Centomila alloggi da mettere in sicurezza nella sola Catania. Un ritardo storico, anche rispetto a città come Messina e Palermo, dovuto al fatto che il capoluogo etneo fu inserito tra le zone sismiche soltanto nel 1981 per una precisa volontà politica. Un suicidio a lungo termine. Oggi, considerato che per adeguare un alloggio servono in media 40mila euro, la cifra da spendere negli edifici privati in città è di quattro miliardi di euro. Una spesa enorme, che corrisponde a circa un quarto dell’ultima legge di stabilità nazionale.

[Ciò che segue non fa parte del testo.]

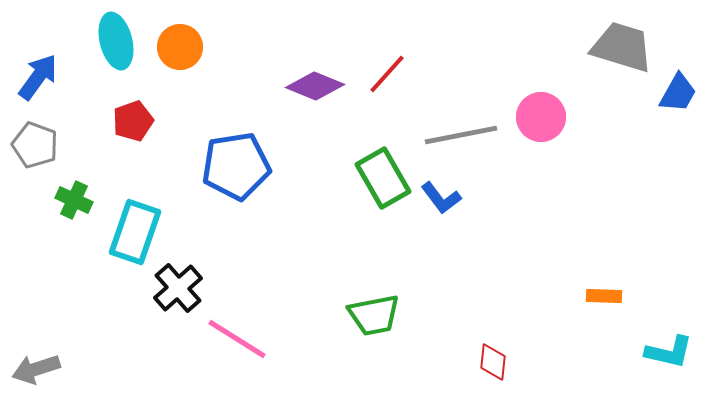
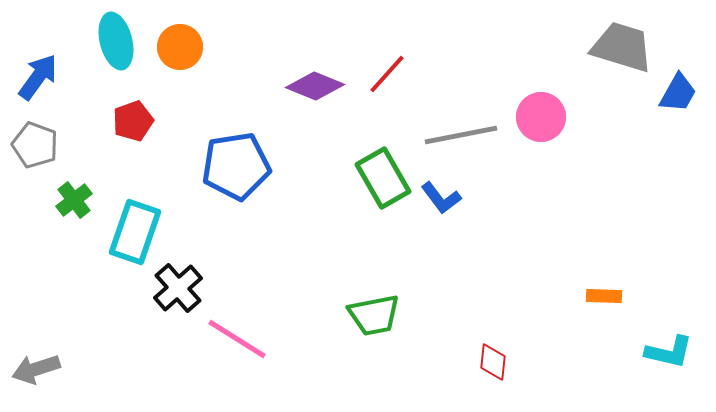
green cross: rotated 27 degrees clockwise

Impossibile in questo momento che il Governo faccia uno sforzo simile per una sola città. Ecco perché l’assessore ai Lavori Pubblici Luigi Bosco, ingegnere da sempre attento al tema del rischio sismico, sta studiando un pacchetto di misure per invogliare i privati a mettere in sicurezza gli edifici in cui vivono. Non solo a Catania, ma in tutta la Sicilia Orientale. «Non possiamo perdere altro tempo, il periodo di ritorno di un terremoto forte nella nostra zona è stato calcolato tra i 300 e i 500 anni – spiega Bosco – L’ultimo è stato nel 1693, quindi ci troviamo nel 321esimo anno, cioè in un intervallo di tempo richioso, perché non sappiamo se il sisma arriverà tra cento anni o domani».
L’assessore ha individuato un percorso sostenibile, subordinato però a una serie di sinergie e di interventi che non dipendono solo dal Comune, ma che devono partire da Roma. Il modello è quello applicato per gli investimenti energetici e per le ristrutturazioni. «Serve una norma nazionale che preveda una defiscalizzazione del 65 per cento per gli interventi di adeguamento degli edifici nelle zone sismiche – spiega Bosco – Il cittadino che spende 100mila euro deve sapere che in dieci anni può recuperarne 65mila risparmiando sulle tasse». L’assessore la considera la madre di tutte le battaglie e a Roma si sono mossi i politici catanesi, in primis il sindaco Enzo Bianco, per fare pressing in vista della prossima finanziaria. Il secondo punto consiste nel facilitare l’accesso al credito. «E’ altamente probabile che la gente non abbia questi 100mila euro da spendere – continua l’assessore – Occorre quindi attivare una convenzione con le banche per ottenere tassi agevolati».
A questo punto spetterebbe al Comune garantire un’ulteriore premialità da inserire nel regolamento edilizio. Una percentuale in più in termini di risparmio sulle tasse locali, in modo da arrivare a un totale di defiscalizzazione del 67-68 per cento. «Catania lo ha già fatto con un mio emendamento che è stato aggiunto nel nuovo regolamento. Inoltre – aggiunge Bosco – andrebbe apposta una targa nei palazzi antisismici che segnali gli interventi fatti e questa caratteristica andrebbe valorizzata per legge negli atti di compravendita degli alloggi». Infine si sta studiando il modo per far arrivare il messaggio a quante più persone. «I cittadini devono essere correttamente informati – sottolinea l’assessore – devono sapere che è possibile mettere in sicurezza un edificio sia in muratura che in cemento armato. Voglio formare un pool di esperti per la comunicazione che presterebbero la loro professionalità a titolo gratuito, ho già parlato con alcuni tecnici del Politecnico di Torino».
Un progetto ambizioso che ha il difetto di essere subordinato a scelte e finanziamenti del governo nazionale, ma ha il merito di considerare il problema del rischio sismico nella sua globalità, pianificando tappe e tempistiche precise. «Potrebbe dare molto lavoro, distribuito e non concentrato, far partire cantieri medio-piccoli, che sono meno appetibili per la criminalità, mettere in sicurezza la città, rilanciare l’economia e far ottenere risparmi – conclude Bosco – Se in Italia avessimo investito nella prevenzione, avremmo sicuramente risparmiato rispetto a quanto speso per riparare gli enormi danni dei sismi».